Federal investigators also found extensive omissions and errors in the hiring records Infosys was required to keep for its employees, which could have allowed thousands of Indians to continue working in this country after their visas had expired, according to the documents.
The lead prosecutor in the case, Shamoil Shipchandler, an assistant United States attorney in the Eastern District of Texas, said he could not comment on the settlement before a news conference scheduled for Wednesday in Plano, where Infosys has offices that handle its visa applications.
Infosys has steadfastly denied any accusations of visa abuse and fought the case vigorously. “Those claims are untrue and only unproven assertions,” the company said Tuesday in a statement.
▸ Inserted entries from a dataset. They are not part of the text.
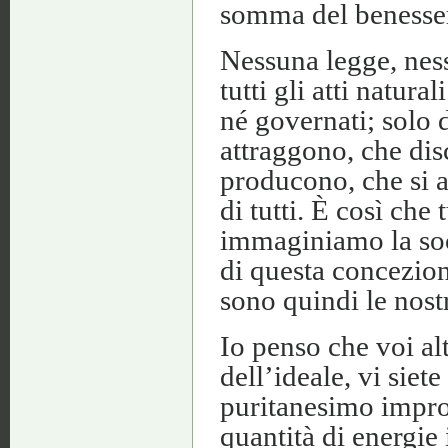
somma del benesse
Nessuna legge, nes
tutti gli atti natura
né governati; solo d
attraggono, che dis
producono, che si a
di tutti. È così che
immaginiamo la soci
di questa concezio
sono quindi le nost
Io penso che voi alt
dell’ideale, vi siet
puritanesimo improd
quantità di energie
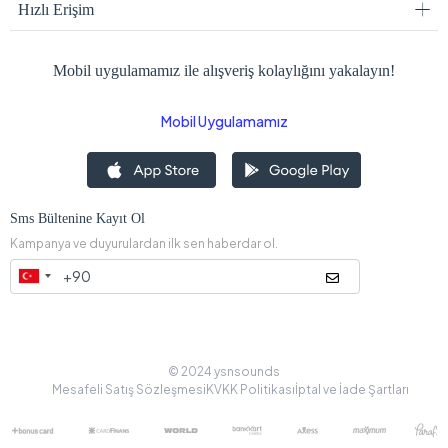
Hızlı Erişim
Mobil uygulamamız ile alışveriş kolaylığını yakalayın!
Mobil Uygulamamız
Sms Bültenine Kayıt Ol
Kampanya ve duyurulardan ilk sen haberdar ol.
© 2024 ysnsounds
Mesafeli Satış Sözleşmesi
KVKK Politikası
İptal ve İade Şartları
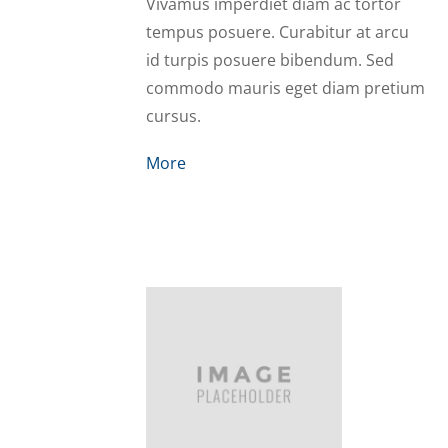
Vivamus imperdiet diam ac tortor
tempus posuere. Curabitur at arcu
id turpis posuere bibendum. Sed
commodo mauris eget diam pretium
cursus.
More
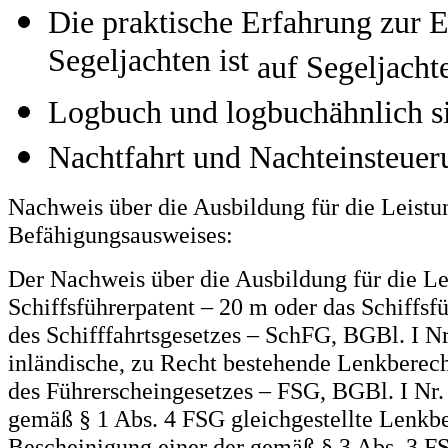
Die praktische Erfahrung zur 
Segeljachten ist
auf Segeljacht
Logbuch und logbuchähnlich sin
Nachtfahrt und Nachteinsteueru
Nachweis über die Ausbildung für die Leistun
Befähigungsausweises:
Der Nachweis über die Ausbildung für die Lei
Schiffsführerpatent – 20 m oder das Schiffsf
des Schifffahrtsgesetzes – SchFG, BGBl. I Nr
inländische, zu Recht bestehende Lenkberech
des Führerscheingesetzes – FSG, BGBl. I Nr. 
gemäß § 1 Abs. 4 FSG gleichgestellte Lenkb
Bescheinigung einer der gemäß § 3 Abs. 3 FS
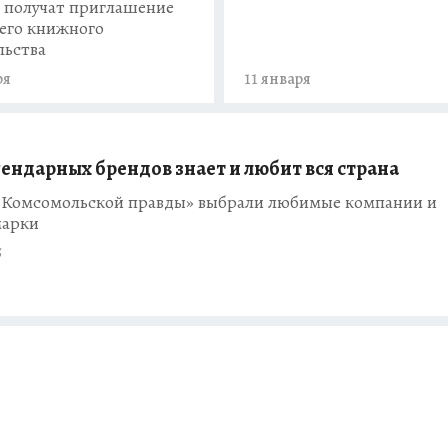
 получат приглашение
его книжного
льства
ря
11 января
гендарных брендов знает и любит вся страна
«Комсомольской правды» выбрали любимые компании и
марки
5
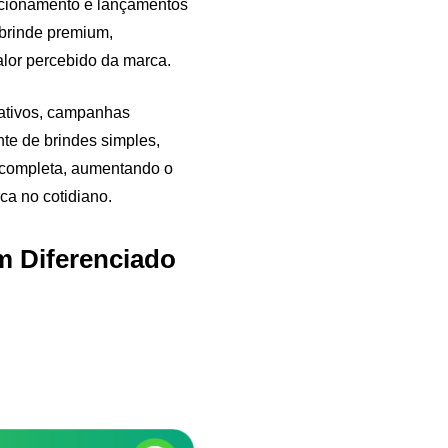
acionamento e lançamentos
 brinde premium,
alor percebido da marca.
ativos, campanhas
nte de brindes simples,
 completa, aumentando o
Samurai Brindes
ca no cotidiano.
online
m Diferenciado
The company said its use of business visitor visas “was for legitimate business purposes and not in any way intended to circumvent the requirements” of the employment visa, which is known as H-1B.
Infosys, which is based in Bangalore, said the resolution of the case was not yet completed. “Infosys’ policy demands adherence to all laws, rules and regulations everywhere we operate and we continue to take our compliance obligations seriously,” the statement said.
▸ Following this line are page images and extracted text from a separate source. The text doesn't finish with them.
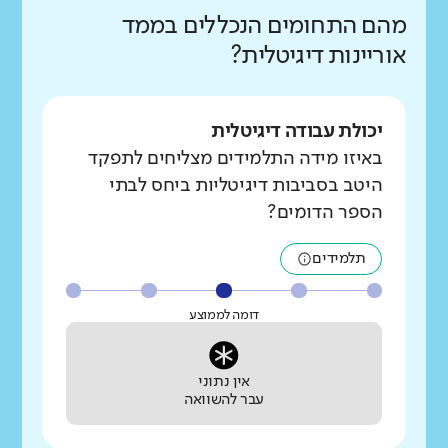
מהם התחומים הנכללים בממד
אוריינות דיגיטלית?
יכולת עבודה דיגיטלית
באיזו מידה התלמידים מצליחים לתפקד
היטב בסביבות דיגיטליות ביחס לבתי
הספר הדומים?
תלמידים
דומה לממוצע
אין נתוני
עבר להשוואה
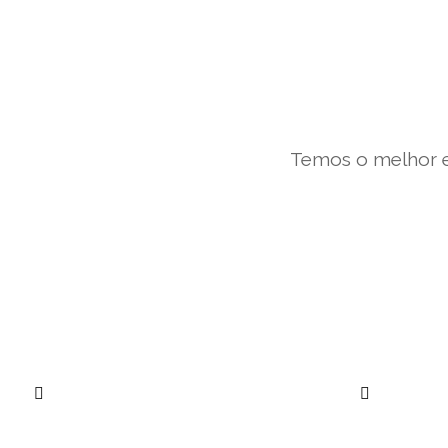
Temos o melhor e
””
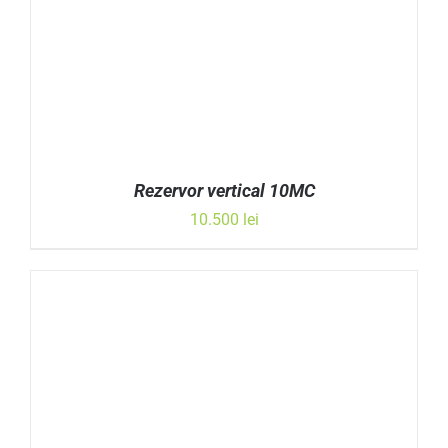
Rezervor vertical 10MC
10.500
lei
ADAUGĂ ÎN COȘ
/
DETALII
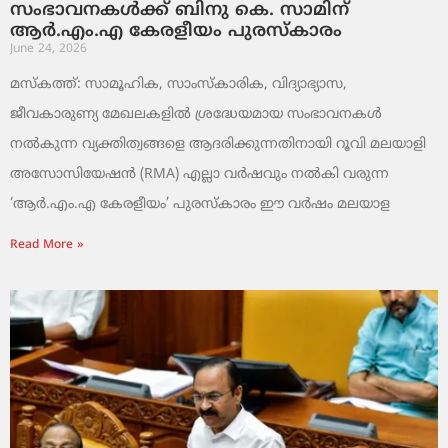
സംഭാവനകൾക്ക് ബിനു കെ. സാമിന്
ആർ.എം.എ കേരളീയം പുരസ്‌കാരം
June 24, 2026
മസ്കത്ത്: സാമൂഹിക, സാംസ്‌കാരിക, വിദ്യാഭ്യാസ,
ജീവകാരുണ്യ മേഖലകളിൽ ശ്രദ്ധേയമായ സംഭാവനകൾ
നൽകുന്ന വ്യക്തിത്വങ്ങളെ ആദരിക്കുന്നതിനായി റൂവി മലയാളി
അസോസിയേഷൻ (RMA) എല്ലാ വർഷവും നൽകി വരുന്ന
‘ആർ.എം.എ കേരളീയം’ പുരസ്‌കാരം ഈ വർഷം മലയാള
Read More »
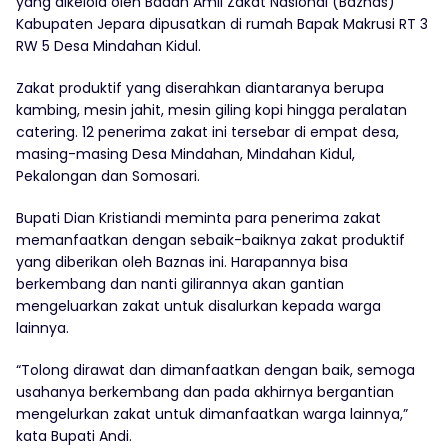
yang dikelola oleh Badan Amil Zakat Nasional (Baznas)
Kabupaten Jepara dipusatkan di rumah Bapak Makrusi RT 3
RW 5 Desa Mindahan Kidul.
Zakat produktif yang diserahkan diantaranya berupa
kambing, mesin jahit, mesin giling kopi hingga peralatan
catering. 12 penerima zakat ini tersebar di empat desa,
masing-masing Desa Mindahan, Mindahan Kidul,
Pekalongan dan Somosari.
Bupati Dian Kristiandi meminta para penerima zakat
memanfaatkan dengan sebaik-baiknya zakat produktif
yang diberikan oleh Baznas ini. Harapannya bisa
berkembang dan nanti gilirannya akan gantian
mengeluarkan zakat untuk disalurkan kepada warga
lainnya.
“Tolong dirawat dan dimanfaatkan dengan baik, semoga
usahanya berkembang dan pada akhirnya bergantian
mengelurkan zakat untuk dimanfaatkan warga lainnya,”
kata Bupati Andi.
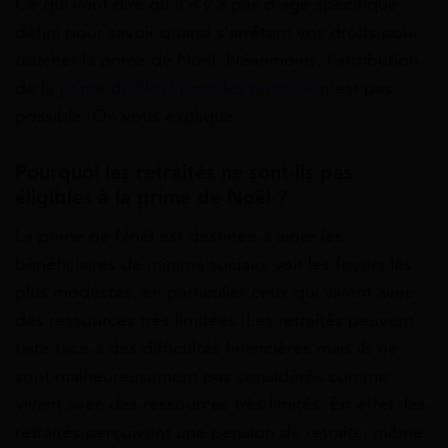
Ce qui veut dire qu’il n’y a pas d’âge spécifique
défini pour savoir quand s’arrêtent vos droits pour
toucher la prime de Noël. Néanmoins, l’attribution
de la
prime de Noël pour les retraités
n’est pas
possible. On vous explique.
Pourquoi les retraités ne sont-ils pas
éligibles à la prime de Noël ?
La prime de Noël est destinée à aider les
bénéficiaires de minima sociaux soit les foyers les
plus modestes, en particulier ceux qui vivent avec
des ressources très limitées. Les retraités peuvent
faire face à des difficultés financières mais ils ne
sont malheureusement pas considérés comme
vivant avec des ressources très limités. En effet, les
retraités perçoivent une pension de retraite, même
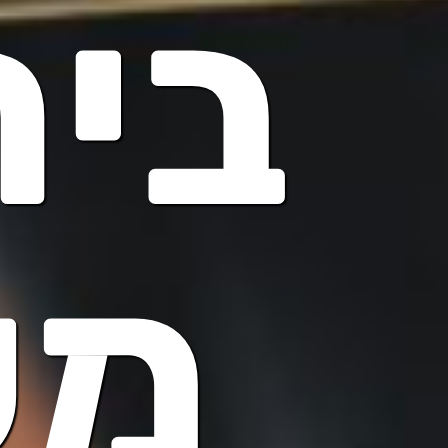
בית
מש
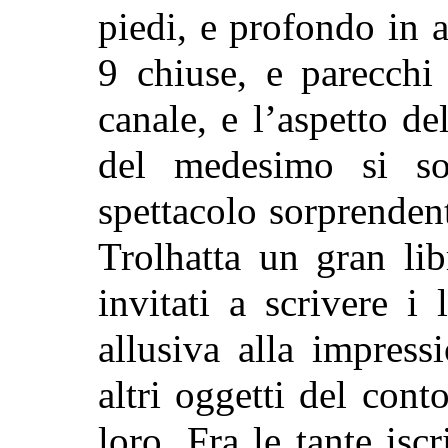
piedi, e profondo in 
9 chiuse, e parecchi
canale, e l’aspetto
de
del medesimo si so
spettacolo sorprendent
Trolhatta un gran lib
invitati a scrivere i
allusiva alla impressi
altri oggetti del con
loro. Fra le tante iscr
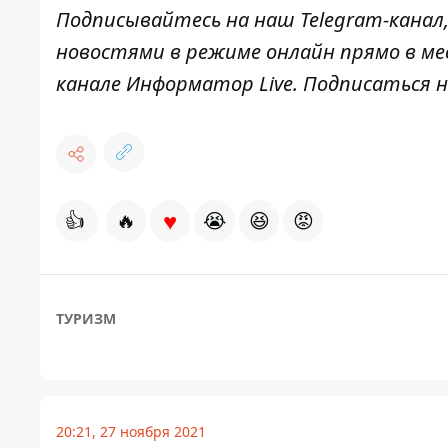
Подписывайтесь на наш
Telegram-канал
новостями в режиме онлайн прямо в ме
канале
Информатор Live
. Подписаться н
♥
👍
🔥
😭
😆
😡
ТУРИЗМ
20:21, 27 ноября 2021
The settlement is one of several setbacks in this country for Infosys, and could also affect other big Indian outsourcing companies that rely on the temporary H-1B employment visas to bring thousands of workers from India each year for technology contracts here. In a class-action lawsuit filed this year in Wisconsin, four American tech workers assert that Infosys broadly discriminates against Americans with its practice of employing mainly South Asians in the United States.
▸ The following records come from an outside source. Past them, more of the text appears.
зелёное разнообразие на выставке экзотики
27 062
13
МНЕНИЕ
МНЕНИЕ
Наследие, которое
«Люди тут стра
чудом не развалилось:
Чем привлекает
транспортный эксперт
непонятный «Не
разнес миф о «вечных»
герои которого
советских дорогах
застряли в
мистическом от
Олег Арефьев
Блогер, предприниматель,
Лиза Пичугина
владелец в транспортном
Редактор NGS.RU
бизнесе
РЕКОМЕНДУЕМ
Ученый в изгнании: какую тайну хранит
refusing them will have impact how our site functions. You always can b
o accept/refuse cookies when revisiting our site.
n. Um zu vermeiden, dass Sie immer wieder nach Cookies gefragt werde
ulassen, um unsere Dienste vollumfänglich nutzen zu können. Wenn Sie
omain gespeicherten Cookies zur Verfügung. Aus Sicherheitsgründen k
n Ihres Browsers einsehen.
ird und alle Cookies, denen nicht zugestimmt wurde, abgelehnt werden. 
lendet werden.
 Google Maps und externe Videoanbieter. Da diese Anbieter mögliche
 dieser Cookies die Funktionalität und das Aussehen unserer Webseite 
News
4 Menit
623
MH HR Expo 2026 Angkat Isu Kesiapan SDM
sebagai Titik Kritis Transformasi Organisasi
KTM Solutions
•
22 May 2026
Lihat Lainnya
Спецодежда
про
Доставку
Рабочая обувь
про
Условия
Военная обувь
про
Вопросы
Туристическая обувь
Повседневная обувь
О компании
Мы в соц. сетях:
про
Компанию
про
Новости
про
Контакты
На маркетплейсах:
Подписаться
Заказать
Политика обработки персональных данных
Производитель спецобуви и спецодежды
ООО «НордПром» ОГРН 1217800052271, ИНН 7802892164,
The outcome in Texas is long-awaited relief to an American employee of Infosys, Jack B. Palmer. He spurred the federal investigation by bringing a whistle-blower lawsuit in Alabama in February 2011, saying that he had been punished and sidelined by Infosys executives after he reported witnessing widespread visa fraud. Since then, Mr. Palmer said by email, the case has continued to dominate his life. He has remained on the company’s payroll while cooperating with a federal investigation that has ground slowly forward, but he has not been assigned any work or spoken with anyone at Infosys for many months.
“Despite the personal toll it took on me, it would have been much worse in the long run if I had turned the other cheek,” Mr. Palmer said. “It was a question of right and wrong, following my conscience and following the law.”
Infosys strongly rejected Mr. Palmer’s claims and fought his whistle-blower case, which was dismissed last year by a federal judge in Alabama.
But the time Mr. Palmer has invested is likely to be worth it. Mr. Shipchandler and Mr. Palmer’s lawyer, Kenneth Mendelsohn of Montgomery, Ala., declined to state a figure, but people familiar with the case said Mr. Palmer could receive as much as $5 million from the payment Infosys will make to the federal government, under a provision of federal false claims law.
One of India’s largest technology outsourcing companies, Infosys employs 160,000 people in 30 countries, including about 15,000 people in the United States.